I have a Garmin nüvi 265w which will accept SD cards for other nations (although none is available from the company for Thailand) and an unlocked iPhone for which I plan to get data service in Thailand. Or I could buy a GPS device locally. I speak and read some Thai and plan to study further, so language shouldn’t be a huge barrier.


----------



## Acid_Crow (May 11, 2009)

I used the gps on my Nokia phone when I were in BKK last time. I didn't get lost, so I guess it worked pretty well.


----------



## shazi1 (May 4, 2010)

you may use GPS application on your iphone .


----------



## gino (Jul 20, 2009)

*Maybe*



shazi1 said:


> you may use GPS application on your iphone .


I’m reluctant to use GPS on my iPhone since I have a Chinese model and True Move gives me only one Gb of data per month.
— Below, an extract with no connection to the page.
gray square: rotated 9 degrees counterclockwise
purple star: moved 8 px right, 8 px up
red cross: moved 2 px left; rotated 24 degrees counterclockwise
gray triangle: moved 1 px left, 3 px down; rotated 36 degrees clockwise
And that still leaves me with the problem of entering goofy addresses, such as 45/5 Sukhumvit Soi 83. I don’t think I can even enter a slash on my Garmin and it doesn’t know what to make of sois. I can take a taxi and use the “Where am I” feature to record the location for future reference, but the taxi drivers can’t always find the addresses either and with some of the thoroughfares blockaded by the red shirts, taxi rides sometimes entail lengthy detours.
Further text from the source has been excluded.